START RECORDS FOR THIS TASK

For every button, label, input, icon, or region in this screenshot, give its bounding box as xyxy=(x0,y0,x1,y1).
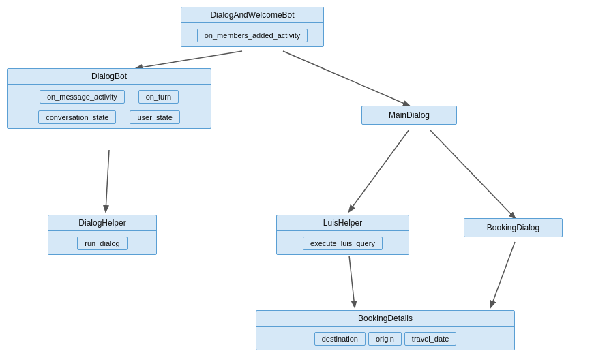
node-dialog-helper-title: DialogHelper xyxy=(48,215,156,230)
method-run-dialog: run_dialog xyxy=(77,237,127,250)
method-travel-date: travel_date xyxy=(404,332,456,346)
diagram: DialogAndWelcomeBot on_members_added_act… xyxy=(0,0,594,364)
svg-line-4 xyxy=(430,130,515,218)
svg-line-2 xyxy=(106,150,109,211)
node-dialog-bot: DialogBot on_message_activity on_turn co… xyxy=(7,68,211,129)
node-dialog-bot-title: DialogBot xyxy=(8,69,211,84)
method-execute-luis-query: execute_luis_query xyxy=(303,237,383,250)
node-booking-dialog-title: BookingDialog xyxy=(487,223,539,232)
svg-line-1 xyxy=(283,51,409,106)
method-destination: destination xyxy=(314,332,366,346)
svg-line-3 xyxy=(349,130,409,211)
node-main-dialog: MainDialog xyxy=(361,106,457,125)
method-user-state: user_state xyxy=(130,110,179,124)
node-dialog-helper: DialogHelper run_dialog xyxy=(48,215,157,255)
method-on-turn: on_turn xyxy=(138,90,179,104)
connector-lines xyxy=(0,0,594,364)
node-dialog-and-welcome-bot: DialogAndWelcomeBot on_members_added_act… xyxy=(181,7,324,47)
node-dialog-and-welcome-bot-title: DialogAndWelcomeBot xyxy=(181,7,323,22)
node-main-dialog-title: MainDialog xyxy=(389,110,430,120)
method-on-members-added: on_members_added_activity xyxy=(197,29,308,42)
svg-line-6 xyxy=(491,242,515,307)
node-booking-details: BookingDetails destination origin travel… xyxy=(256,310,515,350)
node-luis-helper: LuisHelper execute_luis_query xyxy=(276,215,409,255)
svg-line-0 xyxy=(136,51,242,68)
method-origin: origin xyxy=(368,332,402,346)
node-luis-helper-title: LuisHelper xyxy=(277,215,409,230)
node-booking-dialog: BookingDialog xyxy=(464,218,563,237)
node-booking-details-title: BookingDetails xyxy=(256,311,514,326)
method-on-message-activity: on_message_activity xyxy=(40,90,125,104)
method-conversation-state: conversation_state xyxy=(38,110,116,124)
svg-line-5 xyxy=(349,256,355,307)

END RECORDS FOR THIS TASK

- _PROBLEM DESCRIPTION_:
Output each of the lines above exactly, apart from the images.

- _WRITTEN RESPONSE_:
For every button, label, input, icon, or region in this screenshot, give its bounding box as xyxy=(x0,y0,x1,y1).
node-dialog-helper-title: DialogHelper xyxy=(48,215,156,230)
method-run-dialog: run_dialog xyxy=(77,237,127,250)
method-travel-date: travel_date xyxy=(404,332,456,346)
diagram: DialogAndWelcomeBot on_members_added_act… xyxy=(0,0,594,364)
svg-line-4 xyxy=(430,130,515,218)
svg-line-2 xyxy=(106,150,109,211)
node-dialog-bot: DialogBot on_message_activity on_turn co… xyxy=(7,68,211,129)
node-dialog-bot-title: DialogBot xyxy=(8,69,211,84)
method-execute-luis-query: execute_luis_query xyxy=(303,237,383,250)
node-booking-dialog-title: BookingDialog xyxy=(487,223,539,232)
svg-line-1 xyxy=(283,51,409,106)
method-destination: destination xyxy=(314,332,366,346)
svg-line-3 xyxy=(349,130,409,211)
node-main-dialog: MainDialog xyxy=(361,106,457,125)
method-user-state: user_state xyxy=(130,110,179,124)
node-dialog-helper: DialogHelper run_dialog xyxy=(48,215,157,255)
method-on-turn: on_turn xyxy=(138,90,179,104)
connector-lines xyxy=(0,0,594,364)
node-dialog-and-welcome-bot: DialogAndWelcomeBot on_members_added_act… xyxy=(181,7,324,47)
node-dialog-and-welcome-bot-title: DialogAndWelcomeBot xyxy=(181,7,323,22)
node-main-dialog-title: MainDialog xyxy=(389,110,430,120)
method-on-members-added: on_members_added_activity xyxy=(197,29,308,42)
svg-line-6 xyxy=(491,242,515,307)
node-booking-details: BookingDetails destination origin travel… xyxy=(256,310,515,350)
node-luis-helper: LuisHelper execute_luis_query xyxy=(276,215,409,255)
svg-line-0 xyxy=(136,51,242,68)
method-origin: origin xyxy=(368,332,402,346)
node-luis-helper-title: LuisHelper xyxy=(277,215,409,230)
node-booking-dialog: BookingDialog xyxy=(464,218,563,237)
node-booking-details-title: BookingDetails xyxy=(256,311,514,326)
method-on-message-activity: on_message_activity xyxy=(40,90,125,104)
method-conversation-state: conversation_state xyxy=(38,110,116,124)
svg-line-5 xyxy=(349,256,355,307)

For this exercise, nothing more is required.